◆ WHAT IS EXPECTED ◆
Among the records that follow, find the line with "ests, and an holy nation. These are the word" and the line with "How to Order". Set down those lines and all lines between them exactly, without adding anything.

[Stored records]
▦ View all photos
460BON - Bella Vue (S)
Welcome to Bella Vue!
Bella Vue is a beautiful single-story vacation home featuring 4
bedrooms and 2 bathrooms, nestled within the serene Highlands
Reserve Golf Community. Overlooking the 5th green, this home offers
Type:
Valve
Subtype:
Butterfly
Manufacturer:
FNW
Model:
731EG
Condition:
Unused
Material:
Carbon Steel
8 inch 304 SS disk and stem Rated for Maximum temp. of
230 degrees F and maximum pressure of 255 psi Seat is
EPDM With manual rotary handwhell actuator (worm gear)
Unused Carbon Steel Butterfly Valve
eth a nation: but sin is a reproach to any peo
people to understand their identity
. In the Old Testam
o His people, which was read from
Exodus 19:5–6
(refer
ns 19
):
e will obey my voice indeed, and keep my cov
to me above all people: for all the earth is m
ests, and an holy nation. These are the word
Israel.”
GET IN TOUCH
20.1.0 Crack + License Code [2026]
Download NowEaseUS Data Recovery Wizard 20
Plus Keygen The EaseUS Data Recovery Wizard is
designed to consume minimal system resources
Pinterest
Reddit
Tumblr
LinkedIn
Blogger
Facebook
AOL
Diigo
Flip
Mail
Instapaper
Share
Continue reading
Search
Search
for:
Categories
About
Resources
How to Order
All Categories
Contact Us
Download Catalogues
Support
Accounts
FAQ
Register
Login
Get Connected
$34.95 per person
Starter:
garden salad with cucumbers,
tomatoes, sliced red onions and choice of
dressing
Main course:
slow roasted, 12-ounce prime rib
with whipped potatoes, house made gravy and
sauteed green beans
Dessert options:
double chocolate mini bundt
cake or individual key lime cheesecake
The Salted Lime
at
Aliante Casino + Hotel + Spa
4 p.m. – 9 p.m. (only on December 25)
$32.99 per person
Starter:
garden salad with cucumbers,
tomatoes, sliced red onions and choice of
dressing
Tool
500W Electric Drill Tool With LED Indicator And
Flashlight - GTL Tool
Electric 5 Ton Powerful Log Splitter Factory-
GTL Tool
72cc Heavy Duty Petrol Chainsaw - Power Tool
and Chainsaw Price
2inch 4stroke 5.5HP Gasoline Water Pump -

◆ RESULT ◆
ests, and an holy nation. These are the word
Israel.”
GET IN TOUCH
20.1.0 Crack + License Code [2026]
Download NowEaseUS Data Recovery Wizard 20
Plus Keygen The EaseUS Data Recovery Wizard is
designed to consume minimal system resources
Pinterest
Reddit
Tumblr
LinkedIn
Blogger
Facebook
AOL
Diigo
Flip
Mail
Instapaper
Share
Continue reading
Search
Search
for:
Categories
About
Resources
How to Order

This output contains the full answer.